In one of the arbitrary, retrospective punishment, the list includes the case of a 38-year-old woman who was sent to a re-education camp for wearing a hijab some years ago.

Others were detained simply for applying for a passport, which proves that even the intention to travel abroad is now seen as a sign of radicalization in Xinjiang.

In row 66, a 34-year-old man with the first name Memettohti was interned for precisely applying for a passport, despite being described as posing “no practical risk”.

Authorities detained another 28-year-old man for “clicking on a web-link and unintentionally landing on a foreign website”.

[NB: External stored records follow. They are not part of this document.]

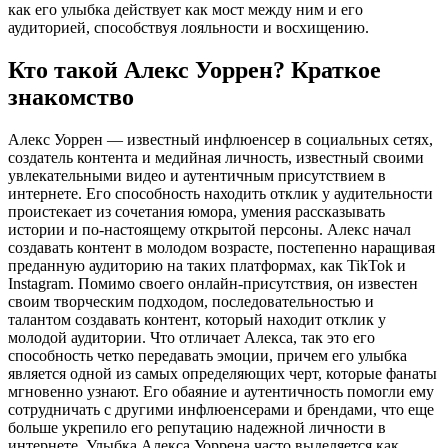
как его улыбка действует как мост между ним и его
аудиторией, способствуя лояльности и восхищению.
Кто такой Алекс Уоррен? Краткое
знакомство
Алекс Уоррен — известный инфлюенсер в социальных сетях,
создатель контента и медийная личность, известный своими
увлекательными видео и аутентичным присутствием в
интернете. Его способность находить отклик у аудительности
проистекает из сочетания юмора, умения рассказывать
истории и по-настоящему открытой персоны. Алекс начал
создавать контент в молодом возрасте, постепенно наращивая
преданную аудиторию на таких платформах, как TikTok и
Instagram. Помимо своего онлайн-присутствия, он известен
своим творческим подходом, последовательностью и
талантом создавать контент, который находит отклик у
молодой аудитории. Что отличает Алекса, так это его
способность четко передавать эмоции, причем его улыбка
является одной из самых определяющих черт, которые фанаты
мгновенно узнают. Его обаяние и аутентичность помогли ему
сотрудничать с другими инфлюенсерами и брендами, что еще
больше укрепило его репутацию надежной личности в
интернете. Улыбка Алекса Уоррена часто выделяется как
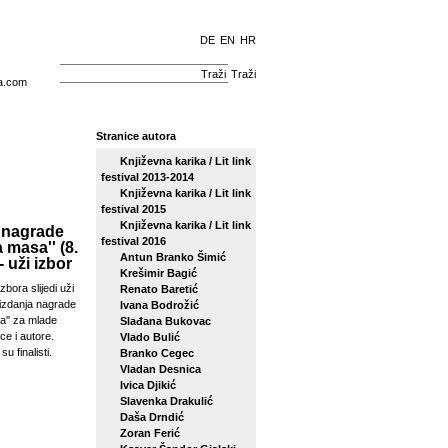
DE
EN
HR
Traži
a.com
Stranice autora
Književna karika / Lit link
festival 2013-2014
Književna karika / Lit link
festival 2015
Književna karika / Lit link
 nagrade
festival 2016
a masa'' (8.
Antun Branko Šimić
- uži izbor
Krešimir Bagić
zbora slijedi uži
Renato Baretić
izdanja nagrade
Ivana Bodrožić
sa'' za mlade
Slađana Bukovac
ce i autore.
Vlado Bulić
su finalisti.
Branko Cegec
Vladan Desnica
Ivica Djikić
Slavenka Drakulić
Daša Drndić
Zoran Ferić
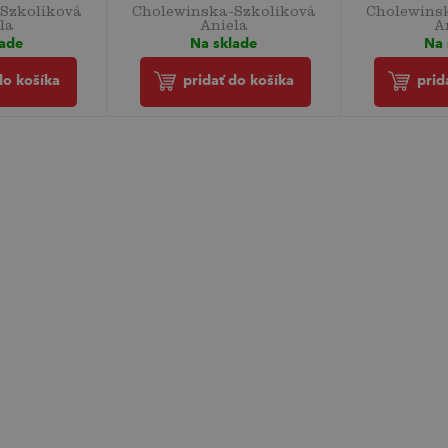
Szkoliková
Cholewinska-Szkoliková
Cholewins
la
Aniela
A
lade
Na sklade
Na 
do košíka
pridať do košíka
prid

The outside of one of the camps in Xinjiang
The outside of one of the camps in Xinjiang

Internment Camps

Many refer to China’s Xinjiang Uyghur Autonomous Region — home to many ethnic minorities, including the Turkic Uyghur people — as East Turkestan.

For years, Chinese authorities have imposed restrictions on Uyghur Muslims in the north-western region of Xinjiang.

According to several reports by media and rights groups, more than one million Uyghurs and people of other mostly Muslim ethnic minorities have been rounded up in the camps in the tightly-controlled region.

In its 117-page report, “‘Eradicating Ideological Viruses’: China’s Campaign of Repression Against Xinjiang’s Muslims,” Human Rights Watch presented new evidence of the Chinese government’s mass arbitrary detention, torture, and mistreatment, and the increasingly pervasive controls on daily life.

After initially denying the camps existed, China describes them as vocational schools aimed at dampening the allure of Islamist extremism and violence.